5 Haziran 2008 Perşembe

BASINDAN " PIT BULL GERÇEĞİ "





Son günlerde biraz da ana akım, merkez medyanın etkisi ve abartıcı katkısıyla “Amerikan Pit Bull Terrier” (Pit Bull) haberleri medyada sıkça yer alıyor. Saldırı, dehşet, vahşet... Isırılanlar da manken, sunucu gibi kişiler olunca ortalıkta koparılan kıyameti tarif etmeye gerek yok.

Ana akım medyanın hurafelerine karşı: Bilimsel bilgilerle Pit Bull gerçeği

[Sesonline] Bu kampanyavari bilgi eksikliği ile dolu haberlerin ardından yurttaşların barındırdıkları Pit Bull cinsi köpeklerin toplanarak, belki de imha edilmesi yönünde kampanyalar bile gündeme gelebilecektir. Pit Bull cinsi köpekler gerçekten tehlikeli midir? Doğru yaklaşım bu cinsin ortadan kaldırılması olabilir mi? Abartılı da olsa, çeşitli zamanlarda yaşanan olaylarda suçlu (!) bu köpkler midir? Bütün Pit Bull’ar tehlikeli midir? Hangi durumda tehlikeli olurlar? Hayvan koruma açısından Pit Bull yasağı nasıl değerlendirilmelidir? "İnsan türü"nün bu işlerdeki parmağı nedir? Kısacası Pit Bull’lar hakkında bilinmesi gereken her şeyi 'İç Hastalıkları ve Hayvan psikolojisi' uzmanı, İstanbul Üniversitesi Veterinerlik Fakültesi öğretim üyesi Prof. Dr. Tamer Dodurka’ya sorduk.

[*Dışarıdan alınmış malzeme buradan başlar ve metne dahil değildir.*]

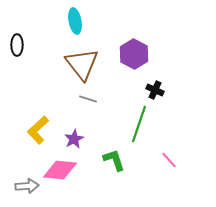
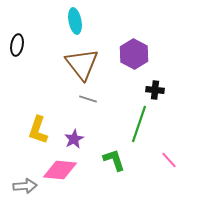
black ellipse: rotated 10 degrees clockwise
black cross: rotated 18 degrees counterclockwise
yellow L-shape: rotated 28 degrees counterclockwise
gray arrow: moved 2 px left
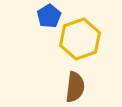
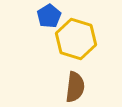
yellow hexagon: moved 4 px left; rotated 24 degrees counterclockwise
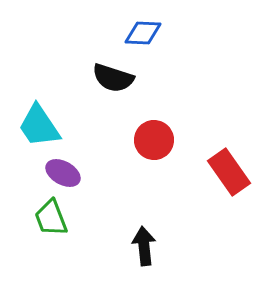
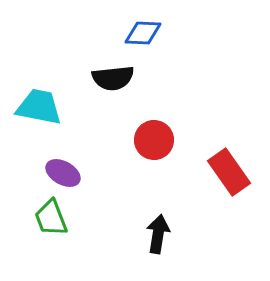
black semicircle: rotated 24 degrees counterclockwise
cyan trapezoid: moved 19 px up; rotated 135 degrees clockwise
black arrow: moved 14 px right, 12 px up; rotated 15 degrees clockwise
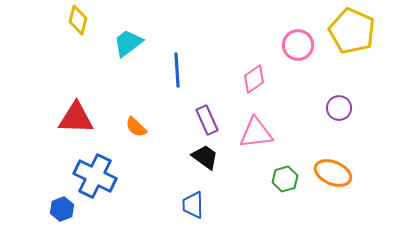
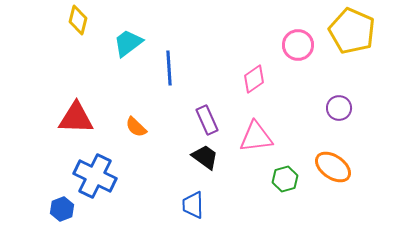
blue line: moved 8 px left, 2 px up
pink triangle: moved 4 px down
orange ellipse: moved 6 px up; rotated 12 degrees clockwise
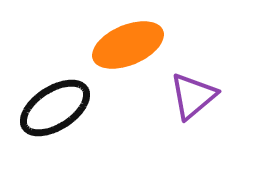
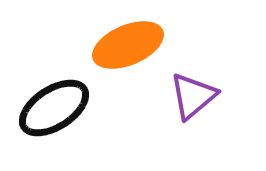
black ellipse: moved 1 px left
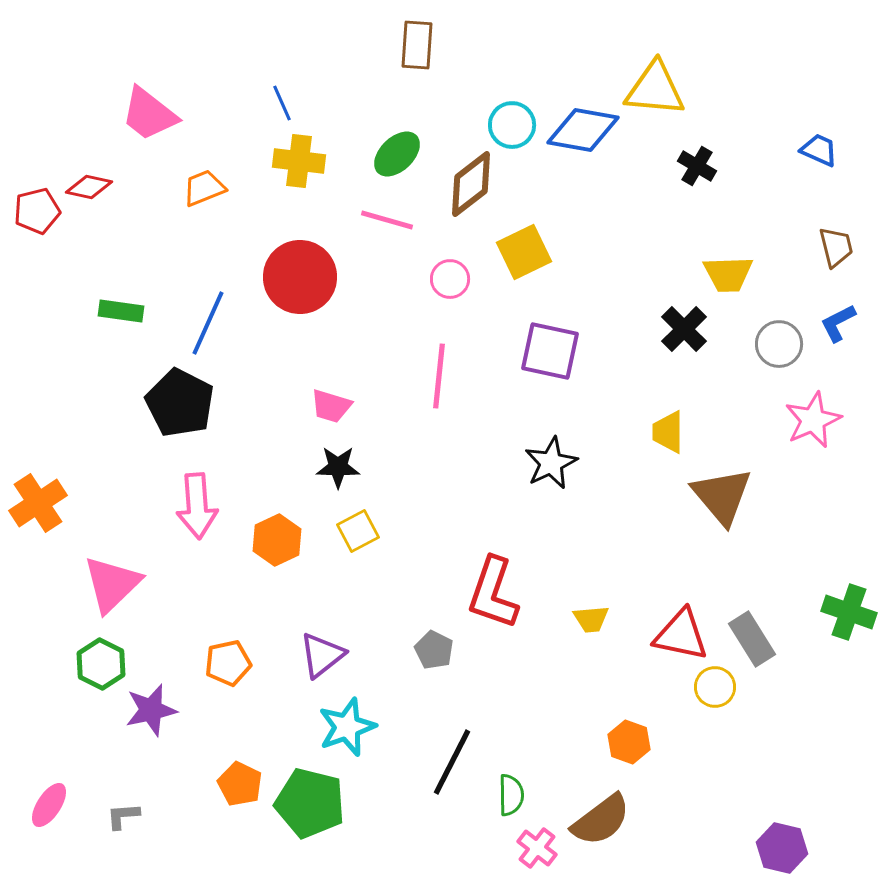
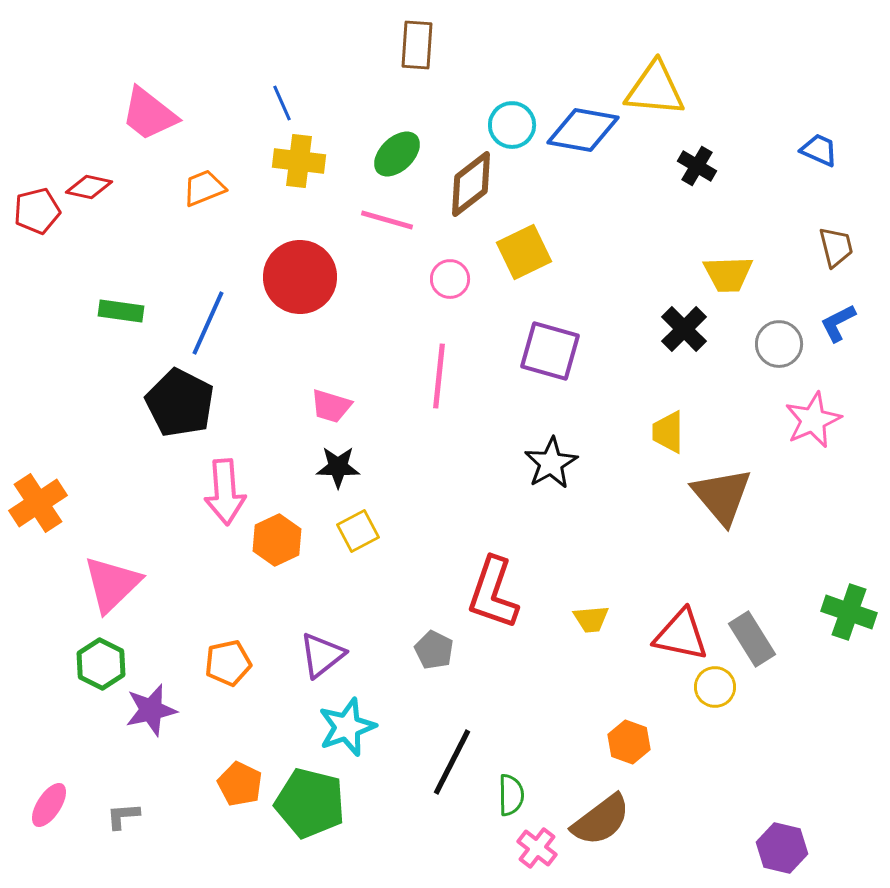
purple square at (550, 351): rotated 4 degrees clockwise
black star at (551, 463): rotated 4 degrees counterclockwise
pink arrow at (197, 506): moved 28 px right, 14 px up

» Pit Bull Terrierlerin kökeni nedir? Doğada böyle bir köpek ırkı var mıydı? Yoksa bazılarının iddia ettiği gibi laboratuarda mı üretildiler?

- Bazıları doğada böyle bir ırk olmadığını söylerler. Bu komik bir ifadedir. Doğada bırakın herhangi bir köpek ırkının olmasını, bir zamanlar köpek diye bir hayvan yoktu. Bütün köpekler ve dolayısıyla köpek ırkları kurtlardan türediler. Günümüzdeki köpek ırklarının büyük çoğunluğu insanların istedikleri özelliklere göre farklı şekillerde üretildiler. Pit Bull da değişik köpek ırklarının melezlenmesiyle elde edilmiş bir ırktır. İlginçtir ki, Pit Bull’un türetildiği köpek, günümüzde sakinliği ve yavaşlığı ile tanınan Bulldog’dur. Ancak Bulldog, Roma devrinden tutun 1800’lü yıllara kadar dövüşlerde kullanılan saldırgan yetiştirilmiş bir köpekti. Bull (boğa) adından da anlaşılacağı gibi, özellikle İngiltere’de boğalarla yapılan dövüşlerin vazgeçilmez köpeğiydi. Hatta, o zamanlar İngiltere’de Bulldog’larla dövüşmeden kesilen boğaların etleri fazlaca makbul bile sayılmazdı. İnsan türünün icadı bu dövüşlerde boğanın ayağa kalkması için karnına ateş tutmak veya ayaklarını bıçaklamak gibi korkunç tablolar yaşanırdı. Köpek, boğanın burnunu yakalayarak onu hareketsiz hale getirir ve aynen bugünkü Pit Bull'lar gibi kolay kolay bırakmazdı. Bulldog’lar, İngiltere’de dövüşlerin yasaklanmasından sonra ‘yapay seçilim’ yöntemleriyle, sert görünümlerine rağmen yumuşak ve sakin bir hayvan haline getirildiler (Darısı Pit Bull’ların başına...).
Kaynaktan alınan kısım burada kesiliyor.